I know the 6D is notorious for moire in video mode, so naturally I 'm looking to minimise it.

It's the actual settings (aperture, ISO, exposure time, picture style, etc.) that I'm not so sure about when it comes to video. 

Would really appreciate some advice from experienced videographers.

Thanks!


----------



## luciolepri (Jun 29, 2013)

Just try to keep rolling shutter speet at 1/50 to have a natural motion blur and pay more attention than when shooting pictures not to overexpose highlights. To start, I think that's all you have to do. The standard picture profile is just fine.
Then, if you wanna try some color grading, you can use the "Neutral" picture profile to have more room for adjustments in post production, but I wouldn't bother about it right now.
When you're using the camera without a tripod, I suggest you to leave the IS enabled, otherwise it's better to turn it off.
As far as ISO and aperture are concerned, nothing changes between pictures and video, just consider that with a 1920x1080 resolution and moving images sharpness is less critical, so you can easily get good results even WO. Actually, expecially with your not so fast lens, it would be a good idea to shoot WO to limit the depth od field and get a less "cheap camera" looking footage.
I think that's all you have to know, to start, if you already have experience as a photographer.

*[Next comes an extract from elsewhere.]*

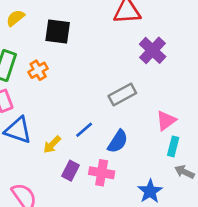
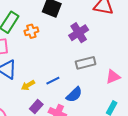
purple cross: (153, 50) -> (79, 33), moved
pink triangle: (166, 121) -> (113, 77), moved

Ah, I forgot: there's nothing to do to limit moiré, there are some expensive filters you can put on the sensor but they significantly degrade borders sharpness, so they're not at all a good solution, in my opinion.


----------



## paul13walnut5 (Jun 29, 2013)

+1

Shutter is the biggest thing folk don't get. The advice to keep it at 50 is good.

I would suggest supporting the camera. A CVP SM-1 or monopod. Makes so much difference. IS is great for stills. It doesn't make a camera any lighter if you want contiguous and smooth video.

I would also suggest keeping the lens widish. Manually focus.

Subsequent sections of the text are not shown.